Required work ▸ Find the line with "連合国【歩兵装備】 (935, 1451)" and the line with "助け合い掲示板 (474, 1645)" in the entries below; output exactly those two lines, every line between them, and no others.

Supplied information ▸
====

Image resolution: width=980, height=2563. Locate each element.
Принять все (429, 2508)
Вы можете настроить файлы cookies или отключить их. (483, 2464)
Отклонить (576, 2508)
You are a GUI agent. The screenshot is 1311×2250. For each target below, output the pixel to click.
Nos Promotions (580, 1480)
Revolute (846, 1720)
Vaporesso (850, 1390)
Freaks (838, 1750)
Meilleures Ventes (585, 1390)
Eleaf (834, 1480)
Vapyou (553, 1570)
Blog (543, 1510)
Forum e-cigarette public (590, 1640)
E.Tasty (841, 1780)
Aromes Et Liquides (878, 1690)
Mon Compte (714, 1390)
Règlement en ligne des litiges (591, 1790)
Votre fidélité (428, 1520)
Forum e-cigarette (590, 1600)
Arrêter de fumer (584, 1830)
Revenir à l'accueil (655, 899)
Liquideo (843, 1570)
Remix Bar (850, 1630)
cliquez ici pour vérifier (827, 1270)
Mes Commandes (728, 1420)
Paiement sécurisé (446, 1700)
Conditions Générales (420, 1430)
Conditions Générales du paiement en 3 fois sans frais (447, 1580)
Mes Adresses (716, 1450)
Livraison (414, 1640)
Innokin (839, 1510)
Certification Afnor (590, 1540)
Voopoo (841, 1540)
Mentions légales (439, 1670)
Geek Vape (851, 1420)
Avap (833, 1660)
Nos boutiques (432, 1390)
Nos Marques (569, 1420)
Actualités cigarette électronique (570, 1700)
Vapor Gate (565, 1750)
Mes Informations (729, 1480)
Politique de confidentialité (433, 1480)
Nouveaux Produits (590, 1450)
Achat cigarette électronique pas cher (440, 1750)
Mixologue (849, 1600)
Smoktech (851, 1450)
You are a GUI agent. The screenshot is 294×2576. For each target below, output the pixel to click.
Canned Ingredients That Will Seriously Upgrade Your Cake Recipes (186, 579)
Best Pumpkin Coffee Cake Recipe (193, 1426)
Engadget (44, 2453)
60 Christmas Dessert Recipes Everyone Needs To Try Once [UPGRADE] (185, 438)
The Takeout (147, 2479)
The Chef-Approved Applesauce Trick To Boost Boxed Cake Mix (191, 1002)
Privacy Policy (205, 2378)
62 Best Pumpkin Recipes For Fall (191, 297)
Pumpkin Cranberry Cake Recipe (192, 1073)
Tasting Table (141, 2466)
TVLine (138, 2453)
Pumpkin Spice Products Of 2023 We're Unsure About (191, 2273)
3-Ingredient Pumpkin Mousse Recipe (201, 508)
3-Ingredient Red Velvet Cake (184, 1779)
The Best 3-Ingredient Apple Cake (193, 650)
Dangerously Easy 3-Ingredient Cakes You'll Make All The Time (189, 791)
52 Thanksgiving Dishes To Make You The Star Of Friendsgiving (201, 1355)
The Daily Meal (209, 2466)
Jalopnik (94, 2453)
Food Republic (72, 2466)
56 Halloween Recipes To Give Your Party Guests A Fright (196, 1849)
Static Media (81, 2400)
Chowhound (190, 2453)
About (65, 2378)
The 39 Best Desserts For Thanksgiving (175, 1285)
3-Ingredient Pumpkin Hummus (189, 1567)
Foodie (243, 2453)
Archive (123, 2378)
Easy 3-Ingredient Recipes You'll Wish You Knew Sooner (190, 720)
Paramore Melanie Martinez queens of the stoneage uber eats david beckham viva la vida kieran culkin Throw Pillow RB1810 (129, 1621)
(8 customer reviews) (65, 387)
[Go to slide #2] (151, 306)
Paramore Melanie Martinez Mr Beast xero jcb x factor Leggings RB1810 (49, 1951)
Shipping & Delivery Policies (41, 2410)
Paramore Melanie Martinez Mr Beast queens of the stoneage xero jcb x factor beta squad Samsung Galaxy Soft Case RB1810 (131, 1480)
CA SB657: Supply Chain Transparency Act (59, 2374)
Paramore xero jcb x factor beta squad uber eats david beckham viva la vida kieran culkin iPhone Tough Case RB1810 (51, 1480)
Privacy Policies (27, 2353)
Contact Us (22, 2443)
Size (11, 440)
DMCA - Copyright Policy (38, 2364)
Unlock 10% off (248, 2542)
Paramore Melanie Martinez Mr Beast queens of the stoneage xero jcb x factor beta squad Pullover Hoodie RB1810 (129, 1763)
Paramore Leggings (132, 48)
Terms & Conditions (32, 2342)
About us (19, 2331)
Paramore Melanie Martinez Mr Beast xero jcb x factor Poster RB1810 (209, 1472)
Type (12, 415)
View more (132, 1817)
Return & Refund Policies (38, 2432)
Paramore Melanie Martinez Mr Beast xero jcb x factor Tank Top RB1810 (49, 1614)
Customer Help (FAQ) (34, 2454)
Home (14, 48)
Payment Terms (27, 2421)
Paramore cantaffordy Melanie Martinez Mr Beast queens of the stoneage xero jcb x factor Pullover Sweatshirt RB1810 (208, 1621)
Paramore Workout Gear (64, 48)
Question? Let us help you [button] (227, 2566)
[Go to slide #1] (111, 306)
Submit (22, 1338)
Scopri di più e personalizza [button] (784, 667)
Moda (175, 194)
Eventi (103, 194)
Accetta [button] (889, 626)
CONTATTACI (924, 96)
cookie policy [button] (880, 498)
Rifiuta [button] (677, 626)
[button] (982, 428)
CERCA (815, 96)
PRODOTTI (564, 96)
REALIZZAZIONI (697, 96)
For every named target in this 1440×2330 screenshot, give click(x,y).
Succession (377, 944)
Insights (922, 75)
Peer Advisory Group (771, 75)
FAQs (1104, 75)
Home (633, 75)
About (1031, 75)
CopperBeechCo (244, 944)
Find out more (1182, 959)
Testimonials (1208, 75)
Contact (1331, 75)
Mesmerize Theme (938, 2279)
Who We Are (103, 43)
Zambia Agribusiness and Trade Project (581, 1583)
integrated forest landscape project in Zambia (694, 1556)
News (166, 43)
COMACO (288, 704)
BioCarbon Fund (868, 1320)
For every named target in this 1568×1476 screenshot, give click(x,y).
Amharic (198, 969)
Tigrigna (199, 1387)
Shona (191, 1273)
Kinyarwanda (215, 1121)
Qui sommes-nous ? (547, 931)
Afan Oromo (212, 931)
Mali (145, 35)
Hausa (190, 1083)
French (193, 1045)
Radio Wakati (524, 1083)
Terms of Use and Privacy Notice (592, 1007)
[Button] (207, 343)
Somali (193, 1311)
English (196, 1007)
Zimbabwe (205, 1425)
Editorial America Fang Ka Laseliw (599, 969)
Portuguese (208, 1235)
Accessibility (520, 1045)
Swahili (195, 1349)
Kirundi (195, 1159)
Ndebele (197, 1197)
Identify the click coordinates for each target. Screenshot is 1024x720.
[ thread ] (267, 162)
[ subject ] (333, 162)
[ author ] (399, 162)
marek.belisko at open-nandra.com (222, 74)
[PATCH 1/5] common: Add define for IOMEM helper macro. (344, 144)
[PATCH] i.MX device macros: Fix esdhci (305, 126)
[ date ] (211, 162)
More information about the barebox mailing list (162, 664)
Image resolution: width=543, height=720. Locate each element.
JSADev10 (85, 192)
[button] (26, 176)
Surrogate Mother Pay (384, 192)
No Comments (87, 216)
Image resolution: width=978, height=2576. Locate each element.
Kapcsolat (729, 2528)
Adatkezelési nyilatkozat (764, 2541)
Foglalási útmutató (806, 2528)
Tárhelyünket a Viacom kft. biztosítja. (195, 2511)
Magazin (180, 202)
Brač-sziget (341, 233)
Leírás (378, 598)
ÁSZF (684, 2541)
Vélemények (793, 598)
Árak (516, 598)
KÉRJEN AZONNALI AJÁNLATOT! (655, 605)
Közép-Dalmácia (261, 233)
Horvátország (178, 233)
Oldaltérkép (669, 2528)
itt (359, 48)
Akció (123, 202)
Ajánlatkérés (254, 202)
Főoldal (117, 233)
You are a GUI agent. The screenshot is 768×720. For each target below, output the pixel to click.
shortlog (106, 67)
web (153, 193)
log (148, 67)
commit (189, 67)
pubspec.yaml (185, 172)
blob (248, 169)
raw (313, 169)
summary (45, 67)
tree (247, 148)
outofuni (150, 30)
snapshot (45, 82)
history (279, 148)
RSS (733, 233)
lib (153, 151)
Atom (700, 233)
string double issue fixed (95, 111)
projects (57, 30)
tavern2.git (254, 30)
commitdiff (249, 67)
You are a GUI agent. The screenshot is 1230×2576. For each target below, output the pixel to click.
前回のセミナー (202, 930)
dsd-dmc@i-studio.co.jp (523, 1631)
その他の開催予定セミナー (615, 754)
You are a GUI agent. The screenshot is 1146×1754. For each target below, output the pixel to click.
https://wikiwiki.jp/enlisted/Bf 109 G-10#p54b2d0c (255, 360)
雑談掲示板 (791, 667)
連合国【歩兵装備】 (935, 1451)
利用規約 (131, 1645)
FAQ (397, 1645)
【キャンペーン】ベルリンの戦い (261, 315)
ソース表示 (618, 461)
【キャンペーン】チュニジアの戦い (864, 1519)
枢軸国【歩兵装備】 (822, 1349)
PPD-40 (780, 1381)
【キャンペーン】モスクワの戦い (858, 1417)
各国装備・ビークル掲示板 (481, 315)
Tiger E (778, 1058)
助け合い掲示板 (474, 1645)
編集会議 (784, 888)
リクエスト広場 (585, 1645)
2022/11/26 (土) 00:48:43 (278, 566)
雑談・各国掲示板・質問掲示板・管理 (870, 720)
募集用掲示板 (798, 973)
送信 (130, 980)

====

Finished task ▸
連合国【歩兵装備】 (935, 1451)
利用規約 (131, 1645)
FAQ (397, 1645)
【キャンペーン】ベルリンの戦い (261, 315)
ソース表示 (618, 461)
【キャンペーン】チュニジアの戦い (864, 1519)
枢軸国【歩兵装備】 (822, 1349)
PPD-40 (780, 1381)
【キャンペーン】モスクワの戦い (858, 1417)
各国装備・ビークル掲示板 (481, 315)
Tiger E (778, 1058)
助け合い掲示板 (474, 1645)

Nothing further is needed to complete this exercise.